[Transcribed page contents]
━━━━━━━━━━━━━━━━

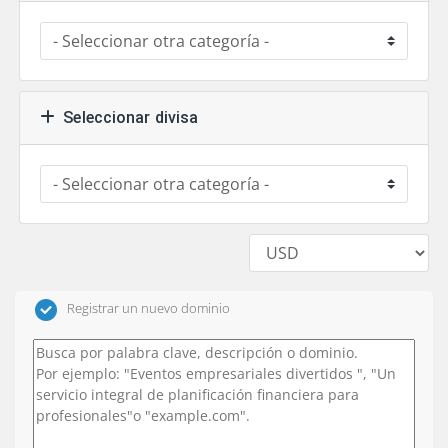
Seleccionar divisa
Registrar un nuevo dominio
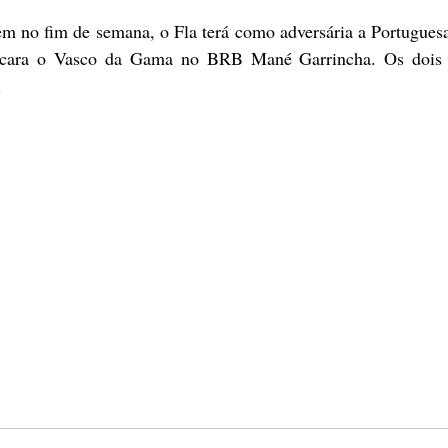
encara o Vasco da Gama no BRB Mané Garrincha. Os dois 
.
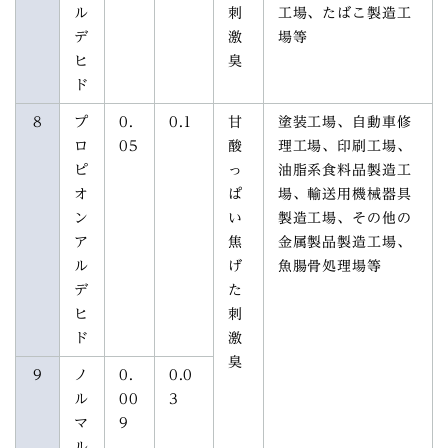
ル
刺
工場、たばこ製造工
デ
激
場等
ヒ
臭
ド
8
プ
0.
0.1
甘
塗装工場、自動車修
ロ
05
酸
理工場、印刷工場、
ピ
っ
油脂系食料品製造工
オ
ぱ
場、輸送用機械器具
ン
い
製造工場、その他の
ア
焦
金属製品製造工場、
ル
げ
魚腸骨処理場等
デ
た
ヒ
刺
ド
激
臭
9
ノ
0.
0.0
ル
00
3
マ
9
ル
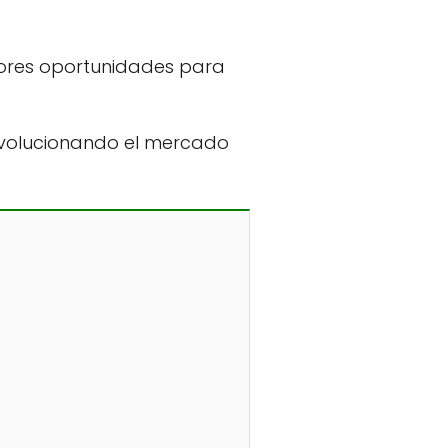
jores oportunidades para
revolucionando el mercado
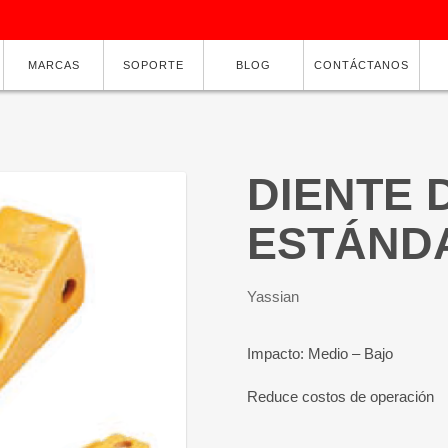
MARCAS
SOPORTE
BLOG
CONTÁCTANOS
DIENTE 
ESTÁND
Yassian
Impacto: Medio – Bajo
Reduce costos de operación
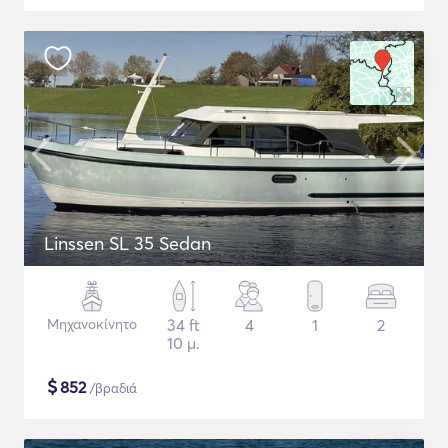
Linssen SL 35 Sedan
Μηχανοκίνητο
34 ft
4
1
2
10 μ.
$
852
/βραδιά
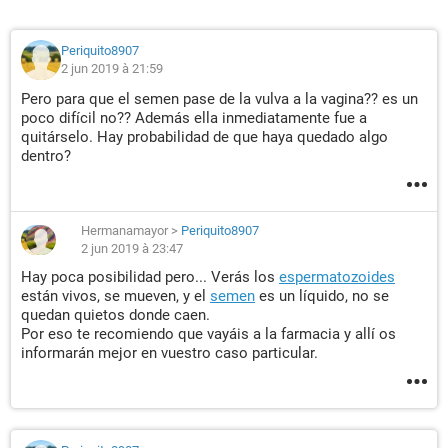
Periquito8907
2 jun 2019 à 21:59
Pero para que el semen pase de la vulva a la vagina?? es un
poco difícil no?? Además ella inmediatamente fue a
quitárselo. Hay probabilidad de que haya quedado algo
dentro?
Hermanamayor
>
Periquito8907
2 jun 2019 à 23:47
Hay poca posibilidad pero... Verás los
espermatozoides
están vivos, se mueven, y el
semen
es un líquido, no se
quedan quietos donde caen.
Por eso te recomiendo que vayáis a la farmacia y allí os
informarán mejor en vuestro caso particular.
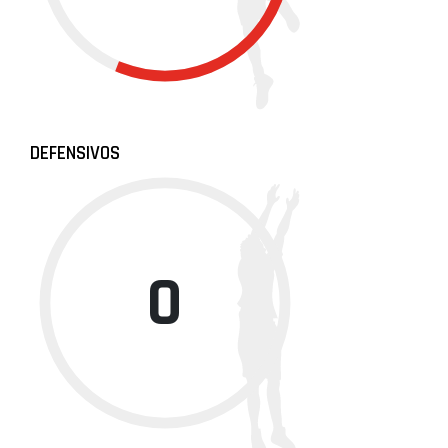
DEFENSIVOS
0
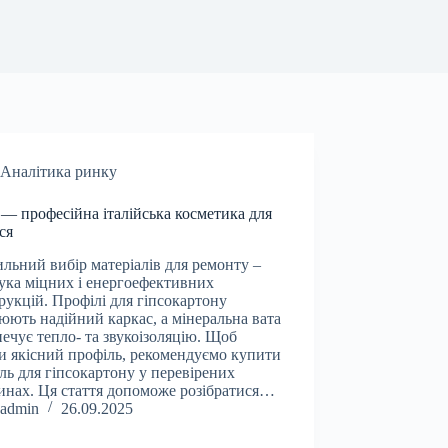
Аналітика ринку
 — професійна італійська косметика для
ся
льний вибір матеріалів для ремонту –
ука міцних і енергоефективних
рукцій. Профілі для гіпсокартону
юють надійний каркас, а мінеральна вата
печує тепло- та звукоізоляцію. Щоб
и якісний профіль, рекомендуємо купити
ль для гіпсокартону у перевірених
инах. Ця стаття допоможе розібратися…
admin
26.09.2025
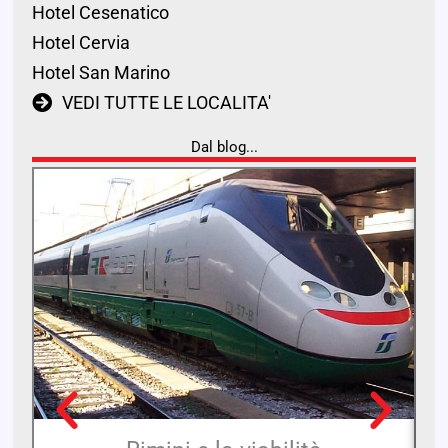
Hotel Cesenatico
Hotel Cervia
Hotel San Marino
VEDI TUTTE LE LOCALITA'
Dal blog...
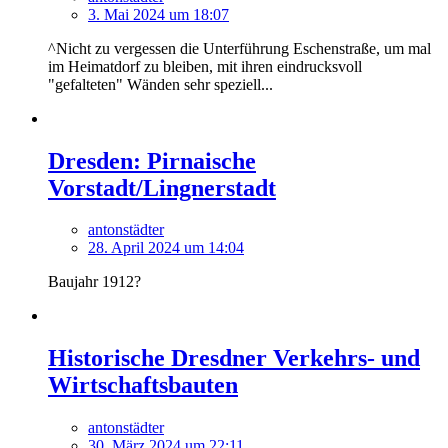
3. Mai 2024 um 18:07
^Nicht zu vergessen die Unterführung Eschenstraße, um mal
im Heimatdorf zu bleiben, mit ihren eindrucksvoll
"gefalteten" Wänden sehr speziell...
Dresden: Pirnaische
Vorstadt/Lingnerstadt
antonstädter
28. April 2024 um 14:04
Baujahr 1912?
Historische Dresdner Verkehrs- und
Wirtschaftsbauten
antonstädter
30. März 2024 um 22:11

━━━━━━━━━━━━━━━━

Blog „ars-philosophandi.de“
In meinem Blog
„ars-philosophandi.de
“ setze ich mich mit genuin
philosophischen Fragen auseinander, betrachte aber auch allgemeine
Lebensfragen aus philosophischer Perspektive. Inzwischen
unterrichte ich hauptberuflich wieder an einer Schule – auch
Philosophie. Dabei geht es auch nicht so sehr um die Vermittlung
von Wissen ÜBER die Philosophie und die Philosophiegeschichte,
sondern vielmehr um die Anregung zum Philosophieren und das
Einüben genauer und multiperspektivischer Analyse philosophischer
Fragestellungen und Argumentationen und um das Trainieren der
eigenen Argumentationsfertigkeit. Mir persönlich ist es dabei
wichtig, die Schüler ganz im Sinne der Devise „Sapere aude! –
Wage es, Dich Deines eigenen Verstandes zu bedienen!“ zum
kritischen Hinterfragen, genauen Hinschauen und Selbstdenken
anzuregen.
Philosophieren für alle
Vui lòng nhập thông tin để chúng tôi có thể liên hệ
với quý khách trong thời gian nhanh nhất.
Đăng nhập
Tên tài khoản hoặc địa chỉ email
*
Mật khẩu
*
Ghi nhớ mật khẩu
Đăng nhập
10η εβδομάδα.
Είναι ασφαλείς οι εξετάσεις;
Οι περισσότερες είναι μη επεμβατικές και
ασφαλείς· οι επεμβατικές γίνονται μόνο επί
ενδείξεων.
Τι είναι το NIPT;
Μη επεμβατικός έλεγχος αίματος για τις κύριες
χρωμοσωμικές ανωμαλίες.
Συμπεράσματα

━━━━━━━━━━━━━━━━

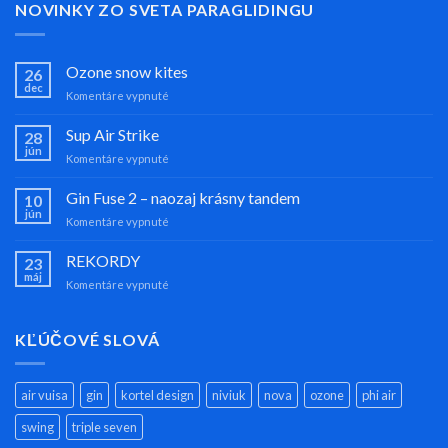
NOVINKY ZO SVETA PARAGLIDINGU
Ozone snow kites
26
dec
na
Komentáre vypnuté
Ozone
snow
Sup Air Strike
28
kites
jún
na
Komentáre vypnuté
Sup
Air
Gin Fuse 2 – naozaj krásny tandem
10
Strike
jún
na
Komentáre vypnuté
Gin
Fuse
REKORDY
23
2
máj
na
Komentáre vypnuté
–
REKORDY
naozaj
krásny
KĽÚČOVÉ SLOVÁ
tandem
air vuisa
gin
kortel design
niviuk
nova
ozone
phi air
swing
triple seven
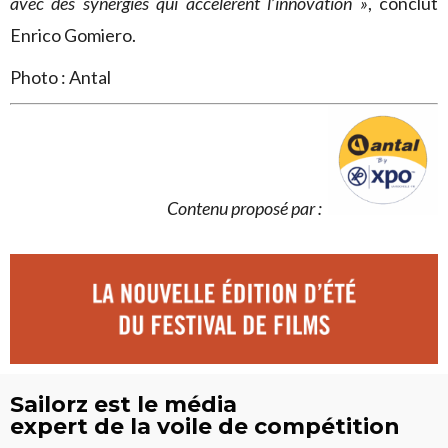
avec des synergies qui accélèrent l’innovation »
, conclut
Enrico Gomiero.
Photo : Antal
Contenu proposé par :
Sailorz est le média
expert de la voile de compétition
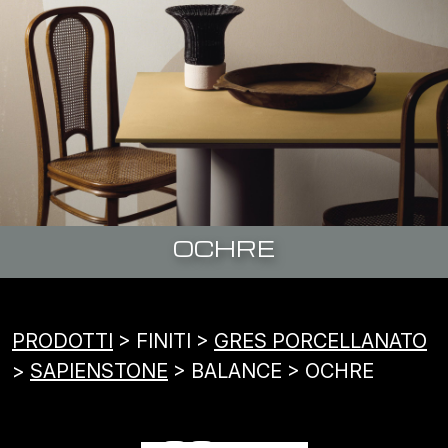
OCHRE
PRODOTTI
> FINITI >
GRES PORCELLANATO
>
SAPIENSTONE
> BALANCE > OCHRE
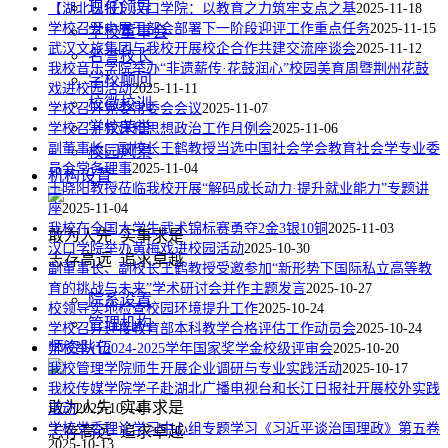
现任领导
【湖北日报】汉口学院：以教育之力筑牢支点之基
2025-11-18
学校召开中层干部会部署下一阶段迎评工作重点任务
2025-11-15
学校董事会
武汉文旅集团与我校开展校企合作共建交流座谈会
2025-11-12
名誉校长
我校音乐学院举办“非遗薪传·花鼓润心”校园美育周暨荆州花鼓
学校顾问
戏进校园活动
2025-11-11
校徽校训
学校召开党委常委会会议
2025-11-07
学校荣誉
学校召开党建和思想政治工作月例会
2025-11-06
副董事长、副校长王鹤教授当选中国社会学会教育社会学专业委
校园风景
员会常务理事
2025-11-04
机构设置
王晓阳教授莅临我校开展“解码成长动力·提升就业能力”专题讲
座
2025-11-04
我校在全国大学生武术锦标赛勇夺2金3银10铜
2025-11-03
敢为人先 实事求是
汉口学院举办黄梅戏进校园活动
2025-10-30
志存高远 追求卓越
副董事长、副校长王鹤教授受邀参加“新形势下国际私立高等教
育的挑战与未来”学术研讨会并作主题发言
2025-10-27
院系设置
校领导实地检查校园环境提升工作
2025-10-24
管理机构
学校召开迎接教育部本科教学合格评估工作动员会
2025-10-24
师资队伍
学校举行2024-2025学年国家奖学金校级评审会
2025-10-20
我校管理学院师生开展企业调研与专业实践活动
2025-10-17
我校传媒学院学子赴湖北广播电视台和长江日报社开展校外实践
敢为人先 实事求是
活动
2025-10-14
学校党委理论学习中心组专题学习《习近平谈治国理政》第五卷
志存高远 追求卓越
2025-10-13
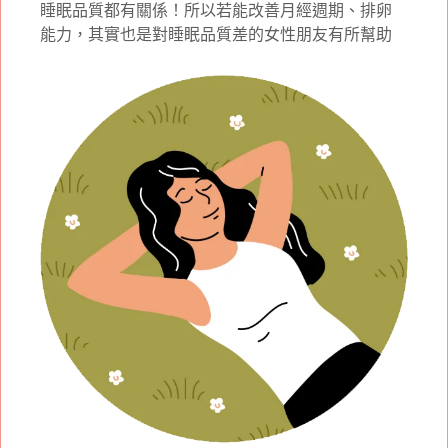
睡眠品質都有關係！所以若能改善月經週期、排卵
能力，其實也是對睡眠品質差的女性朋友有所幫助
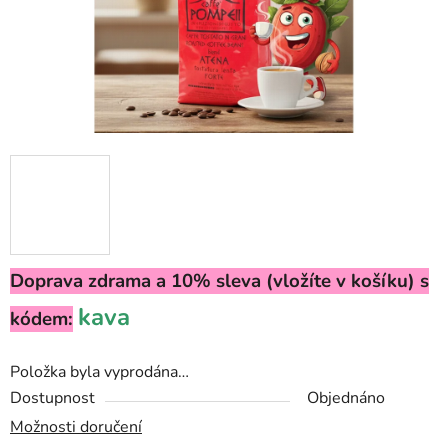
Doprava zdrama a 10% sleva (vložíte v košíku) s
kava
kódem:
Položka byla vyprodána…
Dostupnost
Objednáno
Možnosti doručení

━━━━━━━━━━━━━━━━

→ **Assignment**
Copy out each line of the data where the string "auch" appears.

→ **Written response**
philosophischen Fragen auseinander, betrachte aber auch allgemeine
unterrichte ich hauptberuflich wieder an einer Schule – auch
Philosophie. Dabei geht es auch nicht so sehr um die Vermittlung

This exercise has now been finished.